However, a GTL plant could cost $1 to $2 billion. The point is
that all of the plants could be built for $5 billion, and each
would enjoy open access to gas.
2:57:44 PM
MR. ELLSWORTH summarized the following: increases in prices
have changed the feasibility of industrial options for natural
gas use; these increases suggest that LNG and fertilizer
projects are now feasible; high and uncertain capital costs and
technology make GTL the most questionable investment; higher
energy and product prices enhance the feasibility of gas
intensive industries in Southcentral Alaska; the investment
climate of these industries will remain highly uncertain given
ongoing volatility in energy and product prices; and long term
contracts can reduce this uncertainty.
2:59:41 PM
MR. HEINZE asked for the top five prospects interested in
building facilities in Alaska.
2:59:51 PM
MR. ELLSWORTH indicated that Dow Chemical Company (Dow),
ConocoPhillips Alaska, Inc., Suez Oil Company, Shell Oil, BP,
and Sasol Internet would all be interested.
3:01:19 PM
REPRESENTATIVE DOOGAN asked whether Dow Chemical is buying gas
in Alberta, or just processing gas.
3:01:42 PM
MR. ELLSWORTH answered that Dow is processing natural gas in
Alberta; in fact, Alberta's natural gas and natural gas liquids
are in decline.
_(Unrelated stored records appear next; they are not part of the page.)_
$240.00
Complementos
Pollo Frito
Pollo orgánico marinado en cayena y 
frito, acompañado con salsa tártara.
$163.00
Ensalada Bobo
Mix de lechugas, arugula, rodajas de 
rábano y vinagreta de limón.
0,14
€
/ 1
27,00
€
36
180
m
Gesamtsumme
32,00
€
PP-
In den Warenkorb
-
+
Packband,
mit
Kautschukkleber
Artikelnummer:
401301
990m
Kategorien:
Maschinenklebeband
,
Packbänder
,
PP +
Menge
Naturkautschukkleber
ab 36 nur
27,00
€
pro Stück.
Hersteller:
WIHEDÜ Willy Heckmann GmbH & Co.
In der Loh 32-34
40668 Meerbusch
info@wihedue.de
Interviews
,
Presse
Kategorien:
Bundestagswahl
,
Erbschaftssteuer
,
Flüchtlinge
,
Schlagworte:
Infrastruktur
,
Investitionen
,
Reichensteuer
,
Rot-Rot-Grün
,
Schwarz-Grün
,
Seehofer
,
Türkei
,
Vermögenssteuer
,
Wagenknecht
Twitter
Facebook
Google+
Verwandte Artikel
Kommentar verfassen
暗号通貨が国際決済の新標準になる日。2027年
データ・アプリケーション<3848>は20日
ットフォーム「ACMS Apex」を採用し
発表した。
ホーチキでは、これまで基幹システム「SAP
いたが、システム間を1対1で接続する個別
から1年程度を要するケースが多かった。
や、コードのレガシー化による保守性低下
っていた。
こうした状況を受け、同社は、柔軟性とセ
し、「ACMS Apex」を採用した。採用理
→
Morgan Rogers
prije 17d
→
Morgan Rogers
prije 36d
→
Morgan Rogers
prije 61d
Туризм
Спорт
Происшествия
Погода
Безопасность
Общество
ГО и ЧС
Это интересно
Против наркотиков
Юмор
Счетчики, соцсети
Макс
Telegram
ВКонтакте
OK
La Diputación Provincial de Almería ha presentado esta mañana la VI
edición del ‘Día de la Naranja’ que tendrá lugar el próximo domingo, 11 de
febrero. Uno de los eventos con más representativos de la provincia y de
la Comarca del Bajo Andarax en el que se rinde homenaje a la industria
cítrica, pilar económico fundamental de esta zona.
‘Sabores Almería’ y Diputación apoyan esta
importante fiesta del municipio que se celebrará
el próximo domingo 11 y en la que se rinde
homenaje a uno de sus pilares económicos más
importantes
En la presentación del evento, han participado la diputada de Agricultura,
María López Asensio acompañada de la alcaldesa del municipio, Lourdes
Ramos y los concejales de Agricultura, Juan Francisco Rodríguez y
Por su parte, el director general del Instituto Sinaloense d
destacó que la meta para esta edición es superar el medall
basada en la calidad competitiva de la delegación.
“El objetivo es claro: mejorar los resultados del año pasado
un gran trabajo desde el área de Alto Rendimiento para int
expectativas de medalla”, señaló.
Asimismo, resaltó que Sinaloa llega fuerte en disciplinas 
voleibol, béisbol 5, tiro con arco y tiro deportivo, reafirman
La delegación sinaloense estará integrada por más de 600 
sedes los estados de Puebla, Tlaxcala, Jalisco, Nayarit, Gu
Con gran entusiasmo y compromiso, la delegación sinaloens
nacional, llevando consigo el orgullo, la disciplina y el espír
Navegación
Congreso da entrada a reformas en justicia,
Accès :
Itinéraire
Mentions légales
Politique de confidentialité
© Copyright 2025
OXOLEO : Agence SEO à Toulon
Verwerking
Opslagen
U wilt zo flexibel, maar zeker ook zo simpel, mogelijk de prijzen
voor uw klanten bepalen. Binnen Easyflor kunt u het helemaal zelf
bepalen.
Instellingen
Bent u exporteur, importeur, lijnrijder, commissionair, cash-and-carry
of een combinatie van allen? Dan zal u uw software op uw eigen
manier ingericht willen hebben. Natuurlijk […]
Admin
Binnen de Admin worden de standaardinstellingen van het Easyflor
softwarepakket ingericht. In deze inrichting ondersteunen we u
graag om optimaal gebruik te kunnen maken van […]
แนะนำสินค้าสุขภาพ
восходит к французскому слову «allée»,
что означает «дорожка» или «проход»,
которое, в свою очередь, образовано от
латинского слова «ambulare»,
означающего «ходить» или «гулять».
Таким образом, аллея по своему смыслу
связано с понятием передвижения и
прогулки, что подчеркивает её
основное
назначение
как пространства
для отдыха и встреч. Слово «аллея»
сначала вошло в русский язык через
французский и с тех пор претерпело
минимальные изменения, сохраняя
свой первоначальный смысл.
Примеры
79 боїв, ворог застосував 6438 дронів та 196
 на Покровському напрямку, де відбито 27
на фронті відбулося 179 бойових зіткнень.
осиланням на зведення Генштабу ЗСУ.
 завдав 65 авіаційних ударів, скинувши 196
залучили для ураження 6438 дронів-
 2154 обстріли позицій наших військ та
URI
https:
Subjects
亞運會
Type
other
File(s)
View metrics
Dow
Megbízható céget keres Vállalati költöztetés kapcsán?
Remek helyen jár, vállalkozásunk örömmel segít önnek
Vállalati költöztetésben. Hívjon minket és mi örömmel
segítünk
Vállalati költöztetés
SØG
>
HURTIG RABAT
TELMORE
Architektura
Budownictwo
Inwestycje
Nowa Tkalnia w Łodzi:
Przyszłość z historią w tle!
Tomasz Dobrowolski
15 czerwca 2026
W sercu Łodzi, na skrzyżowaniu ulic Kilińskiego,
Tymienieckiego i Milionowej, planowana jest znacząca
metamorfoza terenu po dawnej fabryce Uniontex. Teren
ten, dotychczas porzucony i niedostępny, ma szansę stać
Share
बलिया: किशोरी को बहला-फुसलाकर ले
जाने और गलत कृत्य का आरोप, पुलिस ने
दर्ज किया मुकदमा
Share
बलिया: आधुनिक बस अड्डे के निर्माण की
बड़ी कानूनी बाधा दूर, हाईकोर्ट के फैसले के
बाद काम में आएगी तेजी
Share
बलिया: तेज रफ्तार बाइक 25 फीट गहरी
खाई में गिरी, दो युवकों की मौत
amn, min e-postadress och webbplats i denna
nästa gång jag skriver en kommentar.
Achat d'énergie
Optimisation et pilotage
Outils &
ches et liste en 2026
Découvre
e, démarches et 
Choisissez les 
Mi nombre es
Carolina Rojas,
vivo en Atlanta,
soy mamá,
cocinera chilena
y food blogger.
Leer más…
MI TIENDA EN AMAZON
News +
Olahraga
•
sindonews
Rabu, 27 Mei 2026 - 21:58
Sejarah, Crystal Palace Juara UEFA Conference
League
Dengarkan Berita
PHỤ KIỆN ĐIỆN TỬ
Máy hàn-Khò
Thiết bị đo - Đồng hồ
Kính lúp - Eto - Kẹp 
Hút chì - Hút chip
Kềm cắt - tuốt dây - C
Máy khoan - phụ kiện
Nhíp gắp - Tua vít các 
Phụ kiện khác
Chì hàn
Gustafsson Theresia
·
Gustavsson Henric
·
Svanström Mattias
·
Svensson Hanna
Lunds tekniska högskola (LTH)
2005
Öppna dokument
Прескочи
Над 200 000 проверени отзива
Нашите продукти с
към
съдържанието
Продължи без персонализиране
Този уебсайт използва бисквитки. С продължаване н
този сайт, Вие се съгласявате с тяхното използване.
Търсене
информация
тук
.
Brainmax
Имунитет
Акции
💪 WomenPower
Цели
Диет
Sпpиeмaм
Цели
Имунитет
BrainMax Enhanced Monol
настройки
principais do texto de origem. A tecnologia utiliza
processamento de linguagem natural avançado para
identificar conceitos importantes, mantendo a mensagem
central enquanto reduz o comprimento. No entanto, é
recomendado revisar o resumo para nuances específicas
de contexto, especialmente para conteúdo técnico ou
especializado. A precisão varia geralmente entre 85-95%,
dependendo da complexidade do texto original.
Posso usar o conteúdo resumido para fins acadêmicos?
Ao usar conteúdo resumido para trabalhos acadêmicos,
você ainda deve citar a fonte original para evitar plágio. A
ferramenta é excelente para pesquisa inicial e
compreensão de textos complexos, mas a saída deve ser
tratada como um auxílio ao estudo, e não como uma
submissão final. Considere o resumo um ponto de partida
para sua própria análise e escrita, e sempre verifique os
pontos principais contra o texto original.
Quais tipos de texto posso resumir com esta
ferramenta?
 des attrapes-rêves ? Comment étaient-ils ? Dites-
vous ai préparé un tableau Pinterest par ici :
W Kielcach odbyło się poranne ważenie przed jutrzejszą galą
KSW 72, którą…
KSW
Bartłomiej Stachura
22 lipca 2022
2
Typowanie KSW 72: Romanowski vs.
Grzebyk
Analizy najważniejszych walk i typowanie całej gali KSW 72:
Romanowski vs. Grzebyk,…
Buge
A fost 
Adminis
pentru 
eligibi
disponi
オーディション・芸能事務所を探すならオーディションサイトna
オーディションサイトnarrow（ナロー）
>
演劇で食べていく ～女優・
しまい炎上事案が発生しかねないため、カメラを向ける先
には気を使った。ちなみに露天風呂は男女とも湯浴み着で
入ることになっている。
He recalled discussions with Dow, in 2006,
about plant locations in Alaska.
3:02:30 PM
REPRESENTATIVE DOOGAN asked whether Dow could just process
Alaska's gas, if the pipeline goes to Alberta, using its
existing facilities.
3:03:02 PM
MR. ELLSWORTH affirmed this possibility. However, Dow may want
access to the Asian market through Alaska.
3:03:31 PM
SENATOR WAGONER asked about the future value of clean burning
GTL, after possible legislation mandating the use of clean fuels
in California and on the East Coast.
3:04:11 PM
MR. ELLSWORTH described GTL as the equivalent to ultra low
sulfur diesel, and agreed that California may mandate its use.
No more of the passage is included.